IE 11 is not supported. For an optimal experience visit our site on another browser.

Pentagon nominee forced to withdraw after candid comments about guns

Everyone thought Trump's choice to serve as the Pentagon's top health official, was qualified for the job. Then Republicans heard his opinion about guns.
This July 26, 2012 file photo shows an AR-15 style rifle. (Photo by Alex Brandon/AP)
This July 26, 2012 file photo shows an AR-15 style rifle.

A month ago, Dr. Dean Winslow, Donald Trump's choice to serve as the Pentagon's top health official, was on Capitol Hill yesterday for his confirmation hearing, which seemed to be going well. Then the doctor made the mistake of being candid.

With the mass shooting in a Sutherland Springs church on the minds of many at the time, Sen. Jeanne Shaheen (D-N.H.) asked Winslow about service members convicted of domestic violence charges and whether they should be dishonorably discharged. As part of his answer, the doctor shared his belief that it's "insane" that "in the United States of America a civilian can go out and buy ... a semi-automatic assault rifle like an AR-15, which apparently was the weapon that was used."

Sen. John McCain (R-Ariz.), the committee's chairman and a beneficiary of the NRA's generous support, quickly interjected. "Dr. Winslow, I don't think that's in your area of responsibility or expertise," the Republican said.

Soon after, Winslow's nomination was put on hold. This week, he wrote an op-ed for the Washington Post explaining that his nomination is now over.

Last week, I withdrew my name from consideration to be assistant secretary of defense for health affairs. My appointment had been put on indefinite hold by the Senate Armed Services Committee, and I felt the Defense Department needed to fill the position without undue delay. Our soldiers, sailors, airmen and Marines deserve the full complement of Pentagon appointees to support them.I am sorry not to be able to assist Defense Secretary Jim Mattis, whom I deeply respect, in building the best and most efficient military health-care system possible. I have the credentials to help, including 35 years of experience in the Air Force (including four deployments to Iraq and two to Afghanistan after 9/11), in military and academic medicine, and in private practice, public hospitals, the Department of Veterans Affairs, the pharmaceutical and diagnostics industries, and public health. But unfortunately, I do not possess one credential the committee wanted to see: I do not support the unrestricted ownership of semiautomatic assault weapons by civilians.

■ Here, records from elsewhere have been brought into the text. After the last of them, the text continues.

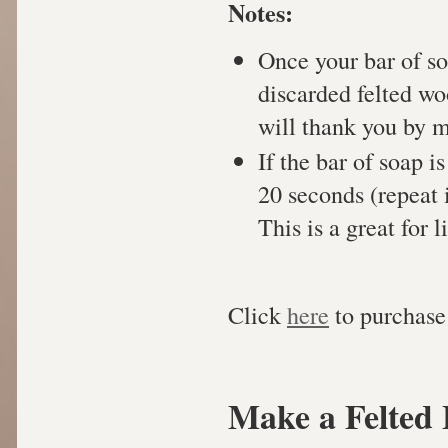
Notes:
Once your bar of so
discarded felted wo
will thank you by 
If the bar of soap i
20 seconds (repeat i
This is a great for l
Click
here
to purchase 
Make a Felted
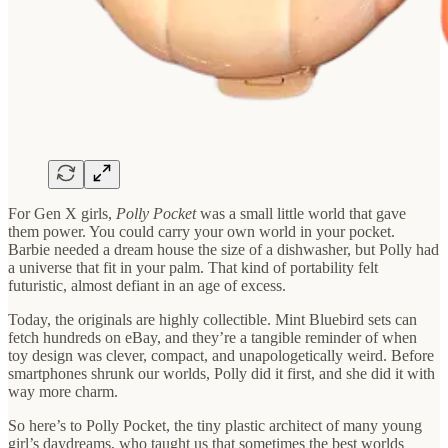
For Gen X girls,
Polly Pocket
was a small little world that gave
them power. You could carry your own world in your pocket.
Barbie needed a dream house the size of a dishwasher, but Polly had
a universe that fit in your palm. That kind of portability felt
futuristic, almost defiant in an age of excess.
Today, the originals are highly collectible. Mint Bluebird sets can
fetch hundreds on eBay, and they’re a tangible reminder of when
toy design was clever, compact, and unapologetically weird. Before
smartphones shrunk our worlds, Polly did it first, and she did it with
way more charm.
So here’s to Polly Pocket, the tiny plastic architect of many young
girl’s daydreams, who taught us that sometimes the best worlds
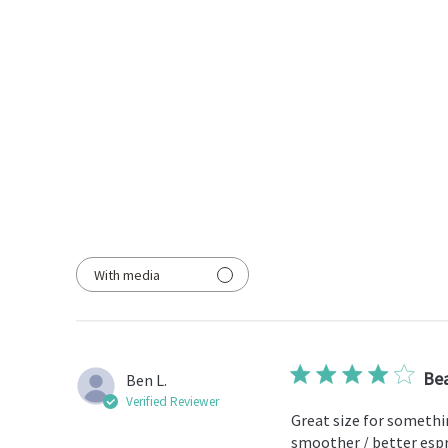
With media
Bea
Ben L.
Verified Reviewer
Great size for somethin
smoother / better espre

Sen. Chris Murphy (D-Conn.) noted yesterday, "Over the course of his six deployments, Dean L. Winslow wielded weapons of war and saw what they did to the bodies of soldiers. When he said those weapons don't belong on our streets, his nomination to serve the Dept. of Defense was shut down."

As we discussed in early November, it's worth appreciating the fact that if Winslow had been confirmed to the position for which he was qualified, he wouldn't have been able to affect gun policy in any way. Whether the assistant secretary of Defense for health affairs agrees with the NRA's agenda or not is ultimately irrelevant in a policymaking sense -- because consumer access to weapons of war falls far outside the office's purview.

But for Republicans, that didn't matter. Winslow, a Trump nominee, shared the wrong thought out loud. Like much of the country, he thinks it's "insane" for civilians to be able to buy semi-automatic assault rifles, and in this Congress, it's a disqualifying sentiment.

"I have no regrets," Winslow concluded in his op-ed. "Having semiautomatic weapons makes no sense. It is a public-health issue that, as a doctor, I felt compelled to bring to the Senate's attention. As a citizen, I am saddened that our government has become so dominated by pro-gun lobbyists that an appointment such as mine -- which has no responsibility for gun control -- can be sidelined by a single sentence of informed, personal opinion. And that really is insane."